下の方にいる者たちの顔は真っ赤に染まり、ずいぶん苦しそうだ。
「よう。アリーナ、クリフト」
顔の行列の一番下、巨漢のトルネコを背に乗せた勇者の少年が、押しつぶされそうな重みに美しい顔を引きつらせながら笑った。
「邪魔して悪いな。朴念仁の悪魔神官が、ようやく勇気を振り絞って一世一代の告白だ。こんな面白いもの、見逃すわけにはいかねえ。
ギャラリーのことは気にすんな。さあ、続けろ」
「ばっ……ふざけないで!」
アリーナは顔を真っ赤にして飛び上がると、だっと駆け出した。
「知らない。なによ、クリフトの馬鹿!」
「ええっ?わ、わたしはなにも」
「何を言っても、今日はもう絶対に聞いてあげないんだから!」
「そ、そんな、アリーナ様……」
「だから、続きは明日よ!」
風のような俊足ではるか先へ辿り着くと、アリーナはくるりと振り返り、唇の前で両手をメガホンのように丸めて叫んだ。

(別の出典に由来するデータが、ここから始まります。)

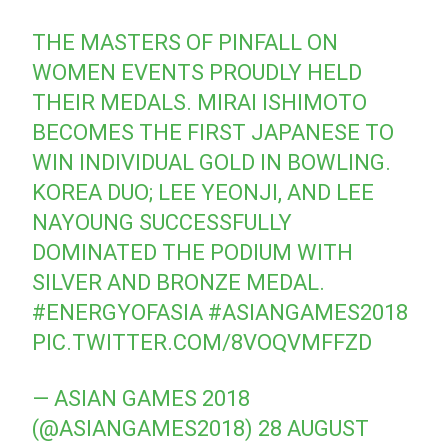
THE MASTERS OF PINFALL ON
WOMEN EVENTS PROUDLY HELD
THEIR MEDALS. MIRAI ISHIMOTO
BECOMES THE FIRST JAPANESE TO
WIN INDIVIDUAL GOLD IN BOWLING.
KOREA DUO; LEE YEONJI, AND LEE
NAYOUNG SUCCESSFULLY
DOMINATED THE PODIUM WITH
SILVER AND BRONZE MEDAL.
#ENERGYOFASIA
#ASIANGAMES2018
PIC.TWITTER.COM/8VOQVMFFZD
— ASIAN GAMES 2018
(@ASIANGAMES2018)
28 AUGUST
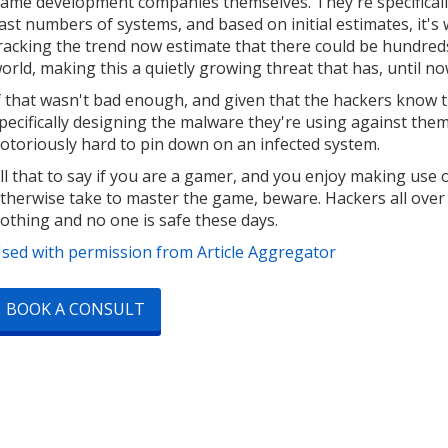
ame development companies themselves. They're specifically
ast numbers of systems, and based on initial estimates, it's
racking the trend now estimate that there could be hundred
orld, making this a quietly growing threat that has, until n
f that wasn't bad enough, and given that the hackers know t
pecifically designing the malware they're using against the
otoriously hard to pin down on an infected system.
ll that to say if you are a gamer, and you enjoy making use 
therwise take to master the game, beware. Hackers all over 
othing and no one is safe these days.
sed with permission from Article Aggregator
BOOK A CONSULT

「明日、何もかもが終わってから続きを聞かせて。必ずよ。わたし、その時を待っているから。
だからクリフト。絶対に死んじゃだめ。わたしたち生きるのよ。なにがあっても生きるのよ!
みんなで一緒に。全員で一緒に」
そこで堅い決意はたやすく一転、これでは死ねるわけがないではないか。
もしもこのままこの身が明日滅んだら、百回転生したって後悔の塊だ。わたしには伝えなければならない言葉がある。あふれるほどのこの想い。尽きることのないこの感謝。

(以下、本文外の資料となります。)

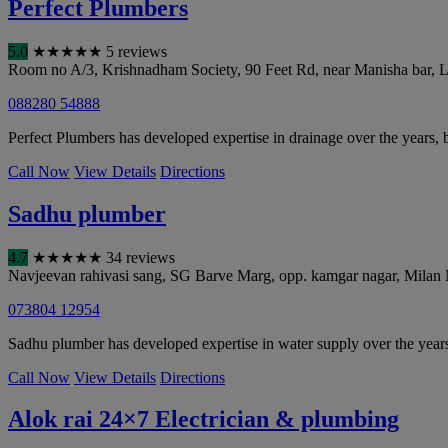
Perfect Plumbers
5.0
★
★
★
★
★
5 reviews
Room no A/3, Krishnadham Society, 90 Feet Rd, near Manisha bar,
088280 54888
Perfect Plumbers has developed expertise in drainage over the years, 
Call Now
View Details
Directions
Sadhu plumber
4.7
★
★
★
★
★
34 reviews
Navjeevan rahivasi sang, SG Barve Marg, opp. kamgar nagar, Milan 
073804 12954
Sadhu plumber has developed expertise in water supply over the yea
Call Now
View Details
Directions
Alok rai 24×7 Electrician & plumbing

貴女様の前で音に出して紡がぬうちに、どうしてむざむざ死ねようか。
頬を紅潮させて瞳を潤ませるクリフトの後ろで、導かれし者たちのトーテムポール・ギャラリーがどうと崩れた。
なだれ落ちた人の山に真っ先に潰された勇者の少年が目を白黒させ、「ぐぇ」と呻いてぺしゃんこになった。